Among the lines below, copy exactly those from the one with "Anexo 4: Requerimientos de mantenimiento y" through the one with "Velika Kopanica", counting both ends.

(Records from a dataset)

((

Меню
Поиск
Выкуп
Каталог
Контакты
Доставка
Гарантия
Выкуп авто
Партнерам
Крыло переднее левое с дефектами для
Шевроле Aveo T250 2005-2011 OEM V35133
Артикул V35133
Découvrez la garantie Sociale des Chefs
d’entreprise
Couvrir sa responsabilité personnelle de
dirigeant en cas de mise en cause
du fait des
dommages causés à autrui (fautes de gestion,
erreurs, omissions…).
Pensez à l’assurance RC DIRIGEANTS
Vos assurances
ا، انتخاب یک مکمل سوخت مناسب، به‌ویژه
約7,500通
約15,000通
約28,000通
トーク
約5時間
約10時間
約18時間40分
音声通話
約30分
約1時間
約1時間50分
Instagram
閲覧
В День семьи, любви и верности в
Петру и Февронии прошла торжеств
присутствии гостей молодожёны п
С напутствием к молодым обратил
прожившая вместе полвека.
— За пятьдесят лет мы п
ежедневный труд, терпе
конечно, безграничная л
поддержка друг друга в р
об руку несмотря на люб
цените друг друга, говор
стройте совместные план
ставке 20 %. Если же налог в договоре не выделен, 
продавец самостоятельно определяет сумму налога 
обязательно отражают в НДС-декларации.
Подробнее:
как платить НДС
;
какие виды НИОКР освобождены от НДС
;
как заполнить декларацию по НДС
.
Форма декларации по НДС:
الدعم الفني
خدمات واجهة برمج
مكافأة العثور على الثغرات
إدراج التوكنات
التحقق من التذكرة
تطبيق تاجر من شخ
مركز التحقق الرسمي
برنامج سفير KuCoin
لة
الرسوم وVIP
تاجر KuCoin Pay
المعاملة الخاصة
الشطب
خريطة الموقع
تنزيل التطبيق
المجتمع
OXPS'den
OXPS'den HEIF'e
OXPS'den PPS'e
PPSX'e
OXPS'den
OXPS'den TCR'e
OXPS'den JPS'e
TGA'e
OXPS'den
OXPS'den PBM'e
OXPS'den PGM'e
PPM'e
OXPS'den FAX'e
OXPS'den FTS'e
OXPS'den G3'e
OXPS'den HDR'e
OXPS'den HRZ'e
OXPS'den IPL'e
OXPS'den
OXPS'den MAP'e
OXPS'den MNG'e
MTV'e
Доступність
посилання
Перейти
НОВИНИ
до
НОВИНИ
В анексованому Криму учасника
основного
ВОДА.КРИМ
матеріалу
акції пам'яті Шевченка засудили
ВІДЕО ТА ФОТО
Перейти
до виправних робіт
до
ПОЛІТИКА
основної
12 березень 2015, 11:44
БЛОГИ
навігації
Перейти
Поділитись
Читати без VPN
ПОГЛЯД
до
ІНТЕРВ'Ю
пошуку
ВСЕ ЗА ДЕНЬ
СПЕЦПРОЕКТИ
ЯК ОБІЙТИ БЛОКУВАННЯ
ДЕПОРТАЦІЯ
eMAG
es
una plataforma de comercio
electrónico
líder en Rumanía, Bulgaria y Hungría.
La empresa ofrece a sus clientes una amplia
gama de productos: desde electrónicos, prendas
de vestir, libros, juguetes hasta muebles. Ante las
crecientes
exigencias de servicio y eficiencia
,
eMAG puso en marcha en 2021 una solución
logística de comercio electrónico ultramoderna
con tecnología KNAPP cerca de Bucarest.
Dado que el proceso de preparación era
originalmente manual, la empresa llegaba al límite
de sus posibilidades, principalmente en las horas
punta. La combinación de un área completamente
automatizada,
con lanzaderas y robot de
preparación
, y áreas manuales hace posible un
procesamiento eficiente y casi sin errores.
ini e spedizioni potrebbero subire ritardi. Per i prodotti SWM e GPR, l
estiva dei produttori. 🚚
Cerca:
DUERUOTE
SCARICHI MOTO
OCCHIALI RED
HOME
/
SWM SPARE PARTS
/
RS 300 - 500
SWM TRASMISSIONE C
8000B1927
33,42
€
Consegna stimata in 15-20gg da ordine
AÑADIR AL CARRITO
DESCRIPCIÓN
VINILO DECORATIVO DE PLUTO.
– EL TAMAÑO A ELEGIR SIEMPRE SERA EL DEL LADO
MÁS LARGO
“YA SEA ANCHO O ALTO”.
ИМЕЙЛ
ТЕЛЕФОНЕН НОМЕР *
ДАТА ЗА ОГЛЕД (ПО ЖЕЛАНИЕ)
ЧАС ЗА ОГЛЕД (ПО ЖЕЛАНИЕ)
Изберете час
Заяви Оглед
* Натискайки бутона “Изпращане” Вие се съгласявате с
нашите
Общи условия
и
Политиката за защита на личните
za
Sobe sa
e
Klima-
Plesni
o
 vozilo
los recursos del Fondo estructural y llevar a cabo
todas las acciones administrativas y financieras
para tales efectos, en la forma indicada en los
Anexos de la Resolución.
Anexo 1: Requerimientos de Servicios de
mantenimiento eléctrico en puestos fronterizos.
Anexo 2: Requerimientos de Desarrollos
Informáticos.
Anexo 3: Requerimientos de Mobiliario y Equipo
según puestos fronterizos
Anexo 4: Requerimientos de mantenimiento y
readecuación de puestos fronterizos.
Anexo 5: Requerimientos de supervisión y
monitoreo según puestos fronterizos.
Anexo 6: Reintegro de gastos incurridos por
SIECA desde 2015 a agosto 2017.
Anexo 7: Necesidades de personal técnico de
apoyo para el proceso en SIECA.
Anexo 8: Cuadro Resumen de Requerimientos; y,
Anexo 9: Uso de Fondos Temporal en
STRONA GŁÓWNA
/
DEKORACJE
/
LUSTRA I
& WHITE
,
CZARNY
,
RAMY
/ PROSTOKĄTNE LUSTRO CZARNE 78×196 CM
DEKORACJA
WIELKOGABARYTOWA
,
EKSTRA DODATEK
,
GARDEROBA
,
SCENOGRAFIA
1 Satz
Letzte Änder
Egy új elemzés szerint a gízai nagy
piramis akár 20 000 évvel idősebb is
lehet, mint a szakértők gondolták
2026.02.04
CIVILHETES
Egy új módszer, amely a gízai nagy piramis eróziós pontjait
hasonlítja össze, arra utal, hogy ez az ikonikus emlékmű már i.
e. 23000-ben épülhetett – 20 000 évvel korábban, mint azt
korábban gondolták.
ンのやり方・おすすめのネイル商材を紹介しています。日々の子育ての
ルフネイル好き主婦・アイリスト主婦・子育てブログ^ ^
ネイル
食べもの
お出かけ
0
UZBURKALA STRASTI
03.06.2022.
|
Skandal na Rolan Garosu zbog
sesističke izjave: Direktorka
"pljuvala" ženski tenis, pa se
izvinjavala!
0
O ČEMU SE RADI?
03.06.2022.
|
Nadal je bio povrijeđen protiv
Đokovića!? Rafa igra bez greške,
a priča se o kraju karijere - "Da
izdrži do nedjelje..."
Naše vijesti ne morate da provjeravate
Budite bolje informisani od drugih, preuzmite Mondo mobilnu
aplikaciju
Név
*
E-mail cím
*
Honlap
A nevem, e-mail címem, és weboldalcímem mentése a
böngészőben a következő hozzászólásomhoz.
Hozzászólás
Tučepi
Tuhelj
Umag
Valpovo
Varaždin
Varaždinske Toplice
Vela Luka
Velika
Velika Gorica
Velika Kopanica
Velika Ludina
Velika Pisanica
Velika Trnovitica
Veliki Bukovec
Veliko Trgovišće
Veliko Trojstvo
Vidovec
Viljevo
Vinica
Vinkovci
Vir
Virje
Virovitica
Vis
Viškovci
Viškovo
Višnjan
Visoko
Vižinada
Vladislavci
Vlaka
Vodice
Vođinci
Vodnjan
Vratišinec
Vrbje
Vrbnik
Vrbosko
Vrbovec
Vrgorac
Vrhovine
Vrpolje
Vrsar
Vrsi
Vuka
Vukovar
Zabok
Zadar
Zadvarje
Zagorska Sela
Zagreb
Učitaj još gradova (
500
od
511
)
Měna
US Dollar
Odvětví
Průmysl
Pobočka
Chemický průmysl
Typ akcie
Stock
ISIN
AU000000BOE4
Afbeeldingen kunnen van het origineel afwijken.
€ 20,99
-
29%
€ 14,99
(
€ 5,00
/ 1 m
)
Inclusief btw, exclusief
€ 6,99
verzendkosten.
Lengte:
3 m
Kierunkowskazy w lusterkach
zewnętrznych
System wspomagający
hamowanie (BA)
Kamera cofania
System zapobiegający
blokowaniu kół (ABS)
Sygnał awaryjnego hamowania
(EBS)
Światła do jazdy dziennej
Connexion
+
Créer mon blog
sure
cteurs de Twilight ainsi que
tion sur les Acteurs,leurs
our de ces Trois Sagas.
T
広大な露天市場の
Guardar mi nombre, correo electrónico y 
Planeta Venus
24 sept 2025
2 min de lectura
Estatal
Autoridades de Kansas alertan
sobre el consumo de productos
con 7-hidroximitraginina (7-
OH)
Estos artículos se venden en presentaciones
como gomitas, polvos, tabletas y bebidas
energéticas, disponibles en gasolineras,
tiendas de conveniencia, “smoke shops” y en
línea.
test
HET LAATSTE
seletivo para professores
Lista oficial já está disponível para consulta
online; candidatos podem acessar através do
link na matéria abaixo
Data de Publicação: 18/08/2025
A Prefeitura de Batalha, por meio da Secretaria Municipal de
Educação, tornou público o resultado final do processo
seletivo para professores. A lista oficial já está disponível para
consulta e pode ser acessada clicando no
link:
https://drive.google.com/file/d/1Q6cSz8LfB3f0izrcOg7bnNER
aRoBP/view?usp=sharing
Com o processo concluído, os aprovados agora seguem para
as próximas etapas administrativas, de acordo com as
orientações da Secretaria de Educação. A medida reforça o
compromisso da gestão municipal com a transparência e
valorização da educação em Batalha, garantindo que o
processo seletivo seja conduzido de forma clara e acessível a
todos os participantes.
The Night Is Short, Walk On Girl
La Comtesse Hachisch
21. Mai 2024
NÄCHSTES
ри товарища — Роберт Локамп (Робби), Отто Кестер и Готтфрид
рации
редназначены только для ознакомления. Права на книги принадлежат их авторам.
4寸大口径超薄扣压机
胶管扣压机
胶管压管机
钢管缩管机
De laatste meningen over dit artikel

))

[REPLY TO THE TASK]
Anexo 4: Requerimientos de mantenimiento y
readecuación de puestos fronterizos.
Anexo 5: Requerimientos de supervisión y
monitoreo según puestos fronterizos.
Anexo 6: Reintegro de gastos incurridos por
SIECA desde 2015 a agosto 2017.
Anexo 7: Necesidades de personal técnico de
apoyo para el proceso en SIECA.
Anexo 8: Cuadro Resumen de Requerimientos; y,
Anexo 9: Uso de Fondos Temporal en
STRONA GŁÓWNA
/
DEKORACJE
/
LUSTRA I
& WHITE
,
CZARNY
,
RAMY
/ PROSTOKĄTNE LUSTRO CZARNE 78×196 CM
DEKORACJA
WIELKOGABARYTOWA
,
EKSTRA DODATEK
,
GARDEROBA
,
SCENOGRAFIA
1 Satz
Letzte Änder
Egy új elemzés szerint a gízai nagy
piramis akár 20 000 évvel idősebb is
lehet, mint a szakértők gondolták
2026.02.04
CIVILHETES
Egy új módszer, amely a gízai nagy piramis eróziós pontjait
hasonlítja össze, arra utal, hogy ez az ikonikus emlékmű már i.
e. 23000-ben épülhetett – 20 000 évvel korábban, mint azt
korábban gondolták.
ンのやり方・おすすめのネイル商材を紹介しています。日々の子育ての
ルフネイル好き主婦・アイリスト主婦・子育てブログ^ ^
ネイル
食べもの
お出かけ
0
UZBURKALA STRASTI
03.06.2022.
|
Skandal na Rolan Garosu zbog
sesističke izjave: Direktorka
"pljuvala" ženski tenis, pa se
izvinjavala!
0
O ČEMU SE RADI?
03.06.2022.
|
Nadal je bio povrijeđen protiv
Đokovića!? Rafa igra bez greške,
a priča se o kraju karijere - "Da
izdrži do nedjelje..."
Naše vijesti ne morate da provjeravate
Budite bolje informisani od drugih, preuzmite Mondo mobilnu
aplikaciju
Név
*
E-mail cím
*
Honlap
A nevem, e-mail címem, és weboldalcímem mentése a
böngészőben a következő hozzászólásomhoz.
Hozzászólás
Tučepi
Tuhelj
Umag
Valpovo
Varaždin
Varaždinske Toplice
Vela Luka
Velika
Velika Gorica
Velika Kopanica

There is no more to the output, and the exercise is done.